Sections are from hippocampus. (A) H-E stain, 40×, representing inflammation in perivascular space, parenchyma, and leptomeningeal space; the inset represents H-E stain, 200×. (B) CD4 immunostain, 200×, representing helper T-cells; (C) CD8 immunostain, 200×, representing cytotoxic T-cells; (D) CD68 immunostain, 200×, representing microglial activation. H-E = hematoxylin-eosin.
Methods
Standard Protocol Approvals, Registrations, and Patient Consents
This was a case report and no IRB approval was needed. The consent for autopsy was obtained from the patient's wife.
Data Availability
All the data appear in the article.
Discussion
This article reports a case of autoimmune meningoencephalomyelitis with a positive GFAP antibody with an autopsy and complete neuropathologic evaluation of the whole brain.
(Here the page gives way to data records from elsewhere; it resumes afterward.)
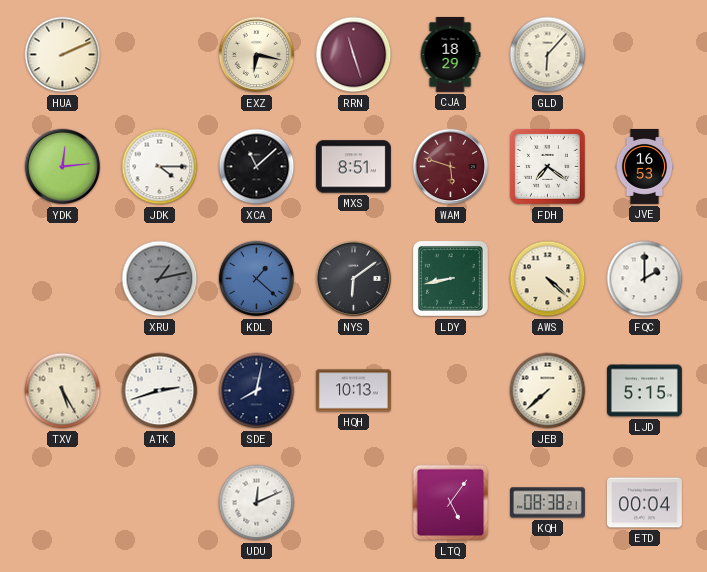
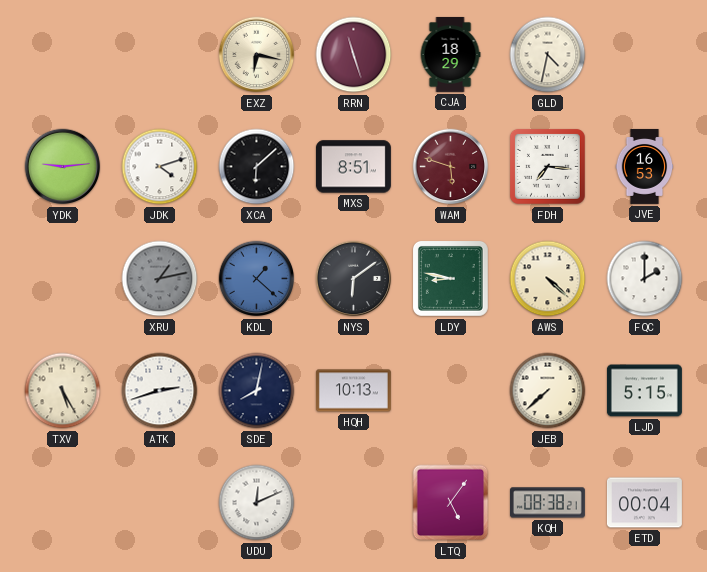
HUA: 2:11 -> none
GLD: 6:07 -> 4:32
YDK: 12:14 -> 9:14
JDK: 4:15 -> 4:12
XCA: 11:08 -> 6:08
FDH: 7:21 -> 7:16
LDY: 8:43 -> 8:47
Autoimmune GFAP astrocytopathy defined by GFAP IgG positivity in the CSF is an emerging disease entity first described in 2016 as angiography-negative, corticosteroid-responsive subacute meningoencephalomyelitis with CSF lymphocytic pleocytosis.1,2 Neuropathologic evaluation of the condition is limited to brain and meningeal biopsies of 5 patients to date, as summarized in Table 1.3,-,5 One case series from China showed astrocytopathy with a loss or decrease of GFAP and AQP-4 stain with GFAP antibody in CSF, notably with concurrent autoantibodies such as p-ANCA, antiendothelial cell, anti-MOG, antinuclear, anti-SSA, and anti-Ro-52 antibodies in 3 of 4 cases.3 In our case, AQP-4 immunostaining or antemortem serum testing was not performed; however, there was no signs of astrocyte involvement with GFAP immunostaining, including loss or decrease of GFAP, fragmentation, or phagocytosis of the astrocytes. Our case goes against the causal pathogenicity to astrocyte decay of the GFAP antibody in CSF, in contrast to the well-documented pathogenicity of AQP-4 antibody in neuromyelitis optica spectrum disorders resulting in astrocytopathy.6,-,9
Pathologic Findings of GFAP Antibody Associated Autoimmune Encephalitis
The neuropathologic finding of our case was relatively nonspecific. Differential diagnoses of the neuropathologic findings include chronic lymphocytic inflammation with pontine perivascular enhancement responsive to steroids (CLIPPERS) and anti-NMDA encephalitis. In CLIPPERS, the mainstay of inflammatory cells is CD4 T-cells, indicating possible major histocompatibility complex class II-restricted antigen presentation or allergic reaction, along with microglia, histiocytes, and B cells. Vascular damage with necrosis, fibrin deposition astrocytic fragmentation, neuronophagia, and focal demyelination have been seen.10 Our case with inflammation in gray and white matter of whole brain contradicts CLIPPERS, which has the predilection to the white matter of the hindbrain. As for NMDA encephalitis, the hallmark of pathology is perivascular B-cell cuffing and scattered T cells in the parenchyma, which were not seen in our autopsy. Our case possibly was paraneoplastic autoimmune encephalitis with the GFAP-negative WDNET; this could infer that the GFAP antibody in the CSF was a byproduct of the ongoing inflammation, and rather not a causative cross-reacting autoantibody induced by the concurrent neoplasm.
Periventricular perivascular enhancement is perceived as a classic finding of autoimmune astrocytopathy seen in half of cases; however, it is unknown if this directly indicates astrocyte involvement.2,3,11 In our case, the perivascular enhancement in the midbrain and basal ganglia on MRI did not correlate with astrocyte involvement in the autopsy. Collectively, because positive GFAP antibody in CSF or periventricular perivascular enhancement on MRI does not confirm astrocytes involvement in the inflammation, the term “astrocytopathy” should be used carefully until the pathologic demonstration. Nevertheless, we believe that identifying associated autoantibodies would help to guide care of otherwise indistinguishable autoimmune encephalitides, possibly augmenting cancer screening in select cases. Further accumulation of cases is needed to better define this emerging disease entity.
We have important limitations in our report. First, this was a postmortem study after a prolonged disease course, and the cardiopulmonary compromise shortly before death likely affected the pathology with hypoxic-ischemic changes. The extensive immunotherapies also likely altered the pathology findings, evidenced by antemortem oligoclonal bands in the CSF without postmortem B and plasma cells. Finally, we did not assess the spinal cord or stain for AQP-4.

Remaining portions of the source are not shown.